Pathogenic mutations in Rho‐related BTB domain‐containing protein 2 (RHOBTB2) gene cause a rare syndrome characterized by developmental and epileptic encephalopathy, often with complex movement disorders. 1 , 2 We describe a young boy with a novel de novo heterozygous missense variant in the GTPase domain of RHOBTB2 who developed acute onset, rapidly progressive dystonia, chorea, and hemiplegic attacks.
Case Report
A 7‐year‐old boy with a known RHOBTB2 variant and mild cerebellar dysgenesis presented with acute neurologic deterioration. At baseline, he had mild global developmental delay but could walk, run, jump, and speak in short sentences. Over several days, he developed severe right‐sided weakness with dystonic posturing, left‐sided dystonic and choreiform movements, tongue protrusion, and reduced speech. He was unable to sit, stand, or walk without support. He was afebrile, alert with intact comprehension, and had normal extraocular movements, mild axial hypotonia with variable limb tone, and an upgoing right toe. Over the following months he had mild improvement of symptoms but experienced recurrent episodes of right‐sided hemiparesis and dystonia (Video 1), which improved with sleep. There was no encephalopathy or cognitive regression. Episodes typically lasted hours to days (ranging from 30 min to few weeks), occurring without obvious provoking factors.
Video 1.
The video first shows his prior functional status, then his symptoms a few days then 1 month after onset. Over the following months there is mild improvement, but with acute exacerbations with right hemibody weakness, dystonia, and tongue protrusion.

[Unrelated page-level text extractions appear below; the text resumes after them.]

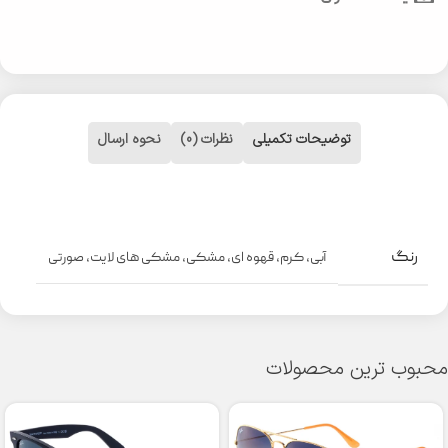
توضیحات تکمیلی
نظرات (0)
نحوه ارسال
رنگ
آبی
,
کرم
,
قهوه ای
,
مشکی
,
مشکی های لایت
,
صورتی
محبوب ترین محصولات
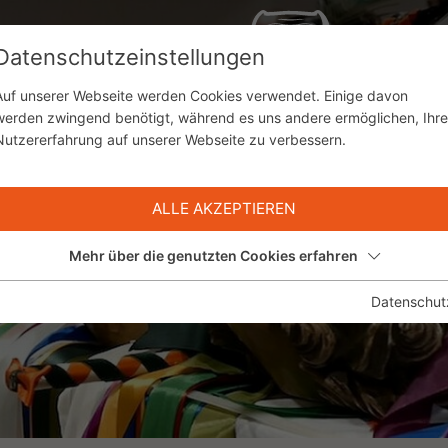
Datenschutzeinstellungen
HRONIK
BESUCHERINFO
FASNACHT
Auf unserer Webseite werden Cookies verwendet. Einige davon
werden zwingend benötigt, während es uns andere ermöglichen, Ihre
Nutzererfahrung auf unserer Webseite zu verbessern.
ALLE AKZEPTIEREN
Mehr über die genutzten Cookies erfahren
Datenschut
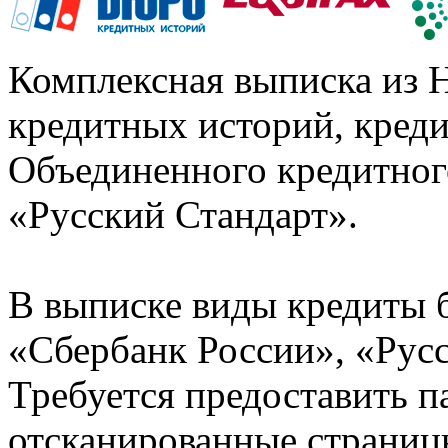
Комплексная выписка из 
кредитных историй, кред
Объединенного кредитног
«Русский Стандарт».
В выписке виды кредиты 
«Сбербанк России», «Русс
Требуется предоставить 
отсканированные страницы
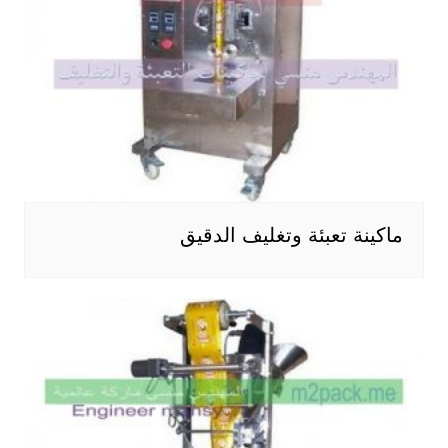
ماكينة تعبئة وتغليف الدقيق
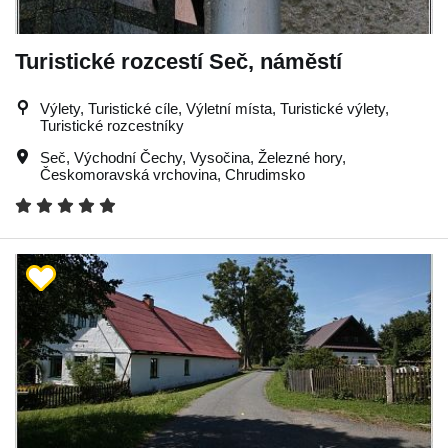
Turistické rozcestí Seč, náměstí
Výlety, Turistické cíle, Výletní místa, Turistické výlety,
Turistické rozcestníky
Seč
,
Východní Čechy
,
Vysočina
,
Železné hory
,
Českomoravská vrchovina
,
Chrudimsko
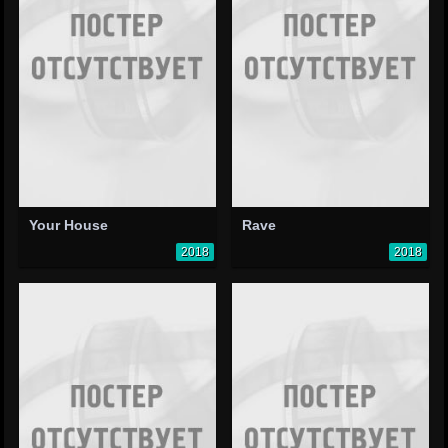
Your House
Rave
2018
2018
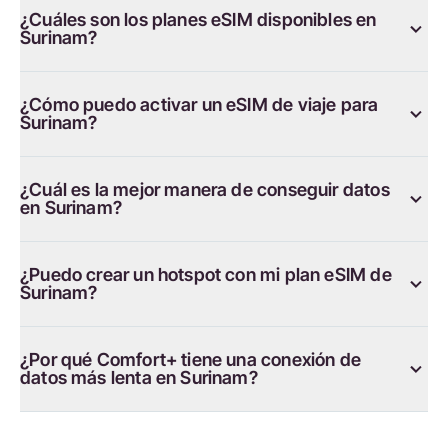
¿Cuáles son los planes eSIM disponibles en
Surinam?
¿Cómo puedo activar un eSIM de viaje para
Surinam?
¿Cuál es la mejor manera de conseguir datos
en Surinam?
¿Puedo crear un hotspot con mi plan eSIM de
Surinam?
¿Por qué Comfort+ tiene una conexión de
datos más lenta en Surinam?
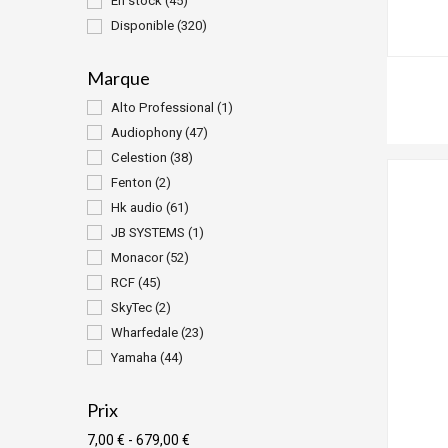
En stock
(45)
Disponible
(320)
Marque
Alto Professional
(1)
Audiophony
(47)
Celestion
(38)
Fenton
(2)
Hk audio
(61)
JB SYSTEMS
(1)
Monacor
(52)
RCF
(45)
SkyTec
(2)
Wharfedale
(23)
Yamaha
(44)
Prix
7,00 € - 679,00 €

Carbidopa‐levodopa, clonazepam, levetiracetam, baclofen, amantadine, clonidine, and trihexyphenidyl were tried, but these were ineffective or sedating. Oxcarbazepine helped but caused behavioral changes. Over the past 2 years, acetazolamide and flunarizine have reduced the frequency and severity of episodes (short attacks every few months). Carbamazepine was added 6 months ago for slightly increased episodes, with only one brief dystonic episode on this regimen.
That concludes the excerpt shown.